▸ **REQUIRED WORK**
Each line of the data must be given back verbatim, with pictures removed.

▸ **DATASET EXTRACT**
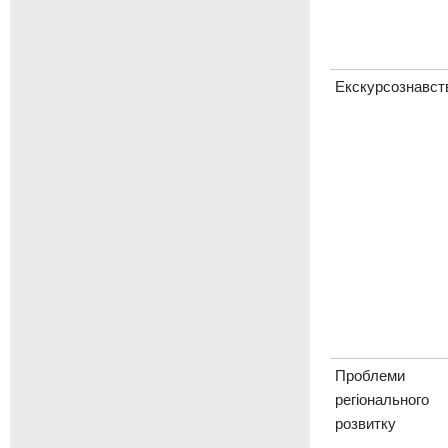
Екскурсознавст
Проблеми
регіонального
розвитку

▸ **FINISHED TASK**
Екскурсознавст
Проблеми
регіонального
розвитку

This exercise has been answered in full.